Wednesday, February 1, 2012

3-Day Healthy Detox Menu

So being in college, I eat really badly.
So, I took on this detox diet.
It isn't a starve yourself diet.
Take a look, try it out, tell me how it went!
It's from a real diet a nutritionist/dietitian made. 
It made me feel really good, and I'm glad I did it.
You can also expand this for 5 days.
I think I will continue to eat some of these meals and snacks too, because they're good!

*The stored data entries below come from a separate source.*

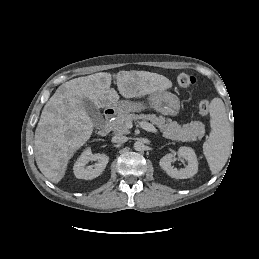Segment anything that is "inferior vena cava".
I'll return each mask as SVG.
<instances>
[{
  "mask_svg": "<svg viewBox=\"0 0 259 259\" xmlns=\"http://www.w3.org/2000/svg\"><path fill=\"white\" fill-rule=\"evenodd\" d=\"M127 140H128V138L126 136H123V135H115L112 138V141L114 143H125V142H127Z\"/></svg>",
  "mask_w": 259,
  "mask_h": 259,
  "instance_id": "inferior-vena-cava-1",
  "label": "inferior vena cava"
}]
</instances>
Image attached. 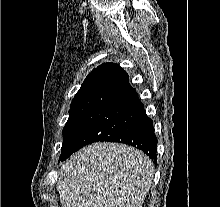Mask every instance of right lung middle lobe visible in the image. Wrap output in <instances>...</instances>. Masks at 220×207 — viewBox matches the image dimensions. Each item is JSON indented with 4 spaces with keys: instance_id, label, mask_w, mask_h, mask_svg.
Wrapping results in <instances>:
<instances>
[{
    "instance_id": "dd1d6c3e",
    "label": "right lung middle lobe",
    "mask_w": 220,
    "mask_h": 207,
    "mask_svg": "<svg viewBox=\"0 0 220 207\" xmlns=\"http://www.w3.org/2000/svg\"><path fill=\"white\" fill-rule=\"evenodd\" d=\"M101 85L102 83H97L81 87L72 100L69 110V118L63 129V144L60 157L66 151L73 134L94 102Z\"/></svg>"
}]
</instances>
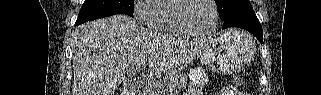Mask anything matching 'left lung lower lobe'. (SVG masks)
<instances>
[{"instance_id": "obj_1", "label": "left lung lower lobe", "mask_w": 321, "mask_h": 95, "mask_svg": "<svg viewBox=\"0 0 321 95\" xmlns=\"http://www.w3.org/2000/svg\"><path fill=\"white\" fill-rule=\"evenodd\" d=\"M224 20L223 28L239 27L251 32L262 43L263 31L252 6L244 7L232 12Z\"/></svg>"}]
</instances>
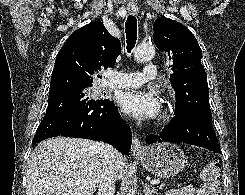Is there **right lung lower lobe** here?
Here are the masks:
<instances>
[{"label":"right lung lower lobe","mask_w":245,"mask_h":195,"mask_svg":"<svg viewBox=\"0 0 245 195\" xmlns=\"http://www.w3.org/2000/svg\"><path fill=\"white\" fill-rule=\"evenodd\" d=\"M55 136L103 141L113 145L124 155L129 153L132 143L129 126L123 121L115 105L106 99L45 115L32 145Z\"/></svg>","instance_id":"98d812e1"}]
</instances>
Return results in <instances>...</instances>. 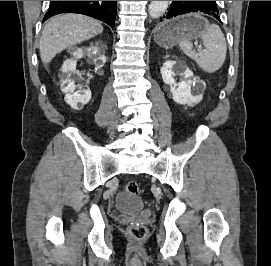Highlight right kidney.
Listing matches in <instances>:
<instances>
[{"label":"right kidney","instance_id":"ca27d5eb","mask_svg":"<svg viewBox=\"0 0 271 266\" xmlns=\"http://www.w3.org/2000/svg\"><path fill=\"white\" fill-rule=\"evenodd\" d=\"M85 54L93 59L97 69L101 68L106 61L105 56L99 52L97 46H90L84 49L76 48L72 52V58L64 61L61 69L62 73H64L61 79V90L65 93V102L77 110H81L91 100L90 89L81 90L82 86L75 84L83 74L76 70L77 60ZM76 88H79V90L75 92Z\"/></svg>","mask_w":271,"mask_h":266}]
</instances>
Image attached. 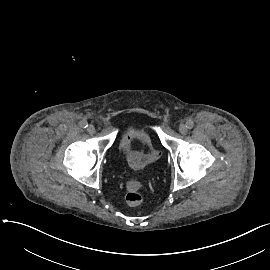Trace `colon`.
Segmentation results:
<instances>
[{
	"label": "colon",
	"instance_id": "colon-1",
	"mask_svg": "<svg viewBox=\"0 0 270 270\" xmlns=\"http://www.w3.org/2000/svg\"><path fill=\"white\" fill-rule=\"evenodd\" d=\"M125 200L129 205H138L142 202V194L139 190L129 188L125 193Z\"/></svg>",
	"mask_w": 270,
	"mask_h": 270
}]
</instances>
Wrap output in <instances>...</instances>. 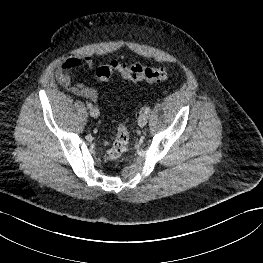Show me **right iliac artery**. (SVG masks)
<instances>
[{
    "instance_id": "obj_1",
    "label": "right iliac artery",
    "mask_w": 263,
    "mask_h": 263,
    "mask_svg": "<svg viewBox=\"0 0 263 263\" xmlns=\"http://www.w3.org/2000/svg\"><path fill=\"white\" fill-rule=\"evenodd\" d=\"M87 108H88V109H92V104L88 103V104H87Z\"/></svg>"
}]
</instances>
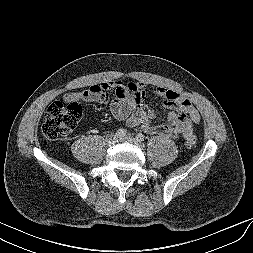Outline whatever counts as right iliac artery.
Listing matches in <instances>:
<instances>
[{
	"label": "right iliac artery",
	"mask_w": 253,
	"mask_h": 253,
	"mask_svg": "<svg viewBox=\"0 0 253 253\" xmlns=\"http://www.w3.org/2000/svg\"><path fill=\"white\" fill-rule=\"evenodd\" d=\"M127 131L125 129H118L116 131V136L118 138H123L126 135Z\"/></svg>",
	"instance_id": "right-iliac-artery-1"
}]
</instances>
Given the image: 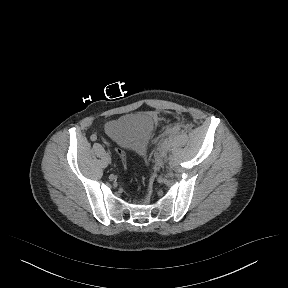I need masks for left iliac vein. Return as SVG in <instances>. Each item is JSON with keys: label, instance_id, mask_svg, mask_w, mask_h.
Returning <instances> with one entry per match:
<instances>
[{"label": "left iliac vein", "instance_id": "1", "mask_svg": "<svg viewBox=\"0 0 288 288\" xmlns=\"http://www.w3.org/2000/svg\"><path fill=\"white\" fill-rule=\"evenodd\" d=\"M165 158H166V153L163 151V152L161 153V159L164 160Z\"/></svg>", "mask_w": 288, "mask_h": 288}]
</instances>
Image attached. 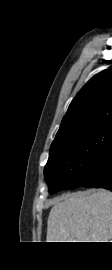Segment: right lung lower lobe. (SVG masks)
I'll use <instances>...</instances> for the list:
<instances>
[{"mask_svg":"<svg viewBox=\"0 0 112 270\" xmlns=\"http://www.w3.org/2000/svg\"><path fill=\"white\" fill-rule=\"evenodd\" d=\"M81 185L112 191V144L90 164Z\"/></svg>","mask_w":112,"mask_h":270,"instance_id":"98d812e1","label":"right lung lower lobe"}]
</instances>
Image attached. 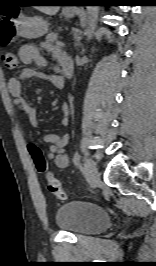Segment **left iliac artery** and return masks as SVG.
<instances>
[{
    "label": "left iliac artery",
    "mask_w": 156,
    "mask_h": 266,
    "mask_svg": "<svg viewBox=\"0 0 156 266\" xmlns=\"http://www.w3.org/2000/svg\"><path fill=\"white\" fill-rule=\"evenodd\" d=\"M73 162H74V164H75L76 166L79 165V163H80V154H79L78 152H76V153L74 154Z\"/></svg>",
    "instance_id": "obj_1"
}]
</instances>
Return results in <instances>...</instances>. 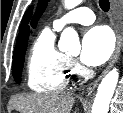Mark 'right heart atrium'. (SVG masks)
<instances>
[{
  "instance_id": "obj_1",
  "label": "right heart atrium",
  "mask_w": 123,
  "mask_h": 113,
  "mask_svg": "<svg viewBox=\"0 0 123 113\" xmlns=\"http://www.w3.org/2000/svg\"><path fill=\"white\" fill-rule=\"evenodd\" d=\"M70 68L74 73H78L80 71V66L77 62L70 60L69 62Z\"/></svg>"
}]
</instances>
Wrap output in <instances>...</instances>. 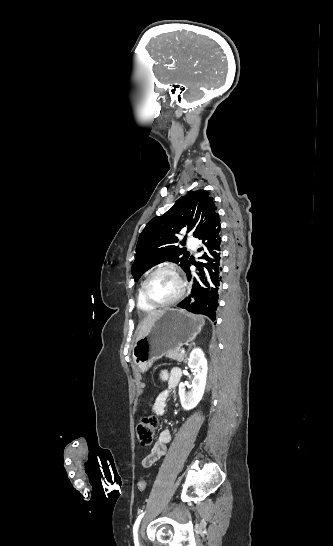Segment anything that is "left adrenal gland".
<instances>
[{"label": "left adrenal gland", "instance_id": "1", "mask_svg": "<svg viewBox=\"0 0 333 546\" xmlns=\"http://www.w3.org/2000/svg\"><path fill=\"white\" fill-rule=\"evenodd\" d=\"M193 345H195V344L193 343ZM189 349H190V347H189ZM186 356H187V355H185V360H184V362H186V359H187V357H186Z\"/></svg>", "mask_w": 333, "mask_h": 546}]
</instances>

Drink 64-oz. of WATER a DAY

Day 1:

BREAKFAST
1 C steel-cut/Irish oats (measured after cooking)
1 C Fresh or Frozen Berries
2 Tablespoons Chopped Walnuts

SNACK
1/2 C Plain Yogurt
2 Tablespoons GrapeNuts or other High Fiber Cereal
1/2 sliced Banana

LUNCH
Spinach
4 oz. Grilled Chicken
8-10 sliced Red Grapes
Sliced Red Onion
2 Tablespoons slivered Almonds
Top with: 2 teaspoons Olive Oil and Lemon Juice
Side: 1/2 6 in. Whole Wheat Pita Pocket

SNACK
Sliced Green Apple
1 oz. Shredded Cheddar Cheese (about 1/4 C)

DINNER
Bake 5 oz Cod or white flaky fish
topped with: 2 tsp. olive oil, fresh lemon juice, pinch of sea salt & pepper
Bake at 375 for 10-12 minutes.
serve with: 1/2 C brown rice and steamed broccoli

Day 2:

BREAKFAST
Make a 3-egg-white omelet
filled with: 2 tablespoons grated parmesan cheese and
1/2 C of sliced tomatoes and onions (or other veggie)
serve with: a navel orange or 1/2 grapefruit

SNACK
1 slice whole-grain bread
topped with 1 tablespoon all-natural peanut butter
or almond butter

LUNCH
5 oz. salmon fillet grilled or poached (or canned salmon)
Put on a bed of your favorite dark green lettuce
topped with: 1/2 C chickpeas(or garbanzo beans), fresh lemon juice, and 1 tsp olive oil

SNACK
1/2 C 1% cottage cheese
topped with 1/2 C of fresh or frozen berries

DINNER
Broil 4 oz. ground sirloin burger(or lean ground turkey burger)
serve on a whole-wheat english muffin
topped with: sauteed mushrooms and onions
serve with: mixed green salad. topped with: balsamic vinegar and 1 tsp olive oil

Day 3:

BREAKFAST
Combine 1 C plain yogurt, 2 tablespoons flax seeds,
1 C fresh/frozen Berries and 2 tablespoons Grape-Nuts or other
high-fiber breakfast cereal.

SNACK
1 hard-boiled egg and a handful of baby carrots
(I didn't get a pic sorry)

LUNCH
Top a 6 in. whole-wheat tortilla with 1/4 of a sliced avocado
2 slices of tomato
2 slices of part-skim mozzarella cheese
1 tsp Dijon mustard and
1 romaine lettuce leaf.
Wrap up and eat with: about 15-20 grapes


SNACK
1 C skim or soy milk, and 20 almonds

DINNER
Bake 5-oz. boneless/skinless chicken breast topped with:
fresh lemon juice, 2 tsp olive oil and 1 tablespoon of capers or sliced green olives.
Bake at 375 degrees for about 20 minutes.
Serve with 1 C thawed frozen corn niblets mixed with 1 diced plum tomato, 1/4 C black beans, Topped with a pinch of sea salt and pepper.



Try it out!
My favorite meal was the hamburger. For sure.
Also, as you can see, I substituted a couple of items, such as half a slice of whole grain bread instead of the pita bread. And I used spinach on everything since I didn't want to spend money on a lot of different things, but it still worked for me!